Les élections régionales et départementales de 2021 ont encore un peu plus creusé le fossé entre la population française et sa classe politique. Le désamour n’a rien de nouveau, il dure même depuis plusieurs décennies, avec des causes connues, des étapes identifiées.

Depuis les années 70 et la crise économique, un choix politique a été fait par les élites urbaines et éduquées de se protéger, en sacrifiant les plus faibles, ceux qui n’avaient pas accès au pouvoir, à savoir les classes populaires. Une décision qui montre une réelle fracture dans la communauté nationale. Cela a donné le choix très français de garder un chômage de longue durée massif, qui a frappé les populations ouvrières, frappées par la désindustrialisation. Dans les années 70, le schéma politique était assez clair, la droite soutenant cette politique, la gauche s’y opposant. En 1981, la gauche est arrivée au pouvoir, et dès 1983, elle s’est ralliée à la politique de la droite. Une première trahison pour les classes populaires. Les succès électoraux de Jean-Marie Le Pen débutent aux Européennes de 1984. Absolument pas un hasard. A l’époque, ce n’est pas tant une adhésion politique, qu’une réaction a ce qui est un abandon en rase campagne, des classes populaires, par leur parti politique.

Les années 80 et 90 ont été ponctuées par des alternances, où finalement, les politiques menées ne changeaient pas beaucoup. C’est une période où aucun gouvernement n’était reconduit, avec parfois des claques mémorables, comme en 1993 pour la gauche. Cela aurait déjà dû alerter sur le désarroi, et le désamour des électeurs pour une classe politique sur laquelle ils n’ont, finalement aucune prise, car quel que soit le résultat, c’est globalement la même politique qui est menée.

La période a été aussi marquée par des coups de poignards dont les électeurs gardent longtemps la mémoire. C’est Jacques Chirac qui fait campagne sur la « fracture sociale » avant de nommer Juppé à Matignon, avec une feuille de route très libérale.
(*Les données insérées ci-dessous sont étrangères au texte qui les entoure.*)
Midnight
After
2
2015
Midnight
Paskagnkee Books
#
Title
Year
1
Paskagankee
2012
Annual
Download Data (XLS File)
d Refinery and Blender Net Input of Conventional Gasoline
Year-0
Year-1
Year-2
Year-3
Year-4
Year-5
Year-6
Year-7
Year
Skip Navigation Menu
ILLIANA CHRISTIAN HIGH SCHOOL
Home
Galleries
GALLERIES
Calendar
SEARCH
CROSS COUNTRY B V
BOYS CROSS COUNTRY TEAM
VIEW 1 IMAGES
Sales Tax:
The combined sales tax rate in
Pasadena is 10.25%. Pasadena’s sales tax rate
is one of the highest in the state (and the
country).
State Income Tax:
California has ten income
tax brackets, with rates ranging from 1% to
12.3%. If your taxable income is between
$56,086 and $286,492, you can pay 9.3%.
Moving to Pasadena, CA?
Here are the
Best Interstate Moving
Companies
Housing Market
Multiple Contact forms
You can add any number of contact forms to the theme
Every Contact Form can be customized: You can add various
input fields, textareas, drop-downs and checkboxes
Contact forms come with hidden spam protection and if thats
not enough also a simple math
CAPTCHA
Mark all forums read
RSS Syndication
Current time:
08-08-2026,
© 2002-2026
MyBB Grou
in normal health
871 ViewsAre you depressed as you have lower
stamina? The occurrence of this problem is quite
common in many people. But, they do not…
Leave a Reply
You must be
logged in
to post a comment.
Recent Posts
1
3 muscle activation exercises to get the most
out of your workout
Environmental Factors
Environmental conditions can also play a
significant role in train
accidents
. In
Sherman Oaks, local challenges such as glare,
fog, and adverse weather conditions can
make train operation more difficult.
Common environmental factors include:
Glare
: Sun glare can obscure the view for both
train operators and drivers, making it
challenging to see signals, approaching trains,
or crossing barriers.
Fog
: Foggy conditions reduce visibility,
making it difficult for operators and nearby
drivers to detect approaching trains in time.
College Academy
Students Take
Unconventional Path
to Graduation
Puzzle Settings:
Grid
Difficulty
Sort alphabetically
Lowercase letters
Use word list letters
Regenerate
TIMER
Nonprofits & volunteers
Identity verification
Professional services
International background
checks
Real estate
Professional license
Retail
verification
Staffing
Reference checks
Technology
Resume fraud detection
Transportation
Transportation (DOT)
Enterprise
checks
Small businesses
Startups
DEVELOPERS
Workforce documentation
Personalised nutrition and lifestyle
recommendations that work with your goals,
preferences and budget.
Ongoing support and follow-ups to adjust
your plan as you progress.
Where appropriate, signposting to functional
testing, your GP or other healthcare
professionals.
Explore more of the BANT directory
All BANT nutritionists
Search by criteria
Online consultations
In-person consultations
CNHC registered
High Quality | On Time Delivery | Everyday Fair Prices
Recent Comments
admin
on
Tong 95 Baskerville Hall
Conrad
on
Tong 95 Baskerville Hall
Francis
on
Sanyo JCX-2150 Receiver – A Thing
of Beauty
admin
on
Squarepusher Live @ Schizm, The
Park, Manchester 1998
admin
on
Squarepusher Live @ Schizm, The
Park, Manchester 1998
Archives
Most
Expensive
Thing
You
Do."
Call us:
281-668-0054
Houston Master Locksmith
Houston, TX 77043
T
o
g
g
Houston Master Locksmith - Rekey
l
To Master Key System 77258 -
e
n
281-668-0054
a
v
C’est ce même Jacques Chirac, qui réélu massivement en 2002, avec des voix de gauche, ne se considère comme absolument pas tenu de « remercier » cet électorat, et commence ainsi à creuser la tombe des « fronts républicains ».

C’est enfin l’escroquerie démocratique du référendum de 2005, où les électeurs français disent très clairement leur rejet de l’ordolibéralisme européen, et se le voient imposer quand même.

Après toutes ces séquences, comment avoir encore confiance, comment continuer à se dire que voter sert à quelque chose ? Je comprend les abstentionnistes.

Ce qui a changé en 2021, c’est le niveau exceptionnel de cette abstention. Certes, il y a une conjonction des astres assez exceptionnelle : une sortie de confinement où les français n’avaient pas la tête à ça et des élections locales qui sont celles qui mobilisent le moins. Il n’empêche qu’un cap est franchi, car le niveau de participation est tellement faible que, par endroit, le résultat de l’élection pouvait réellement être influencé par un groupe militant capable de se mobiliser exceptionnellement. On atteint le niveau où le risque d’insincérité du scrutin est réel, ce qui est dévastateur pour la démocratie. En effet, le but de l’élection est désigner, mais surtout, de légitimer les dirigeants. Si cette dernière fonction n’est plus remplie, cela provoque la paralysie du système décisionnaire.

Le problème est parfaitement identifié, pas besoin de mission d’information parlementaire. Le système démocratique française souffre d’un problème d’offre, à la fois sur les programmes et les idées, où c’est le vide sidéral, que sur le personnel politique, complètement discrédité. Même Marine Le Pen est désormais incluse dans ce rejet, son « recentrage » ayant eu pour effet de lui faire perdre son seul atout, celui d’incarner le point de résistance au « système ».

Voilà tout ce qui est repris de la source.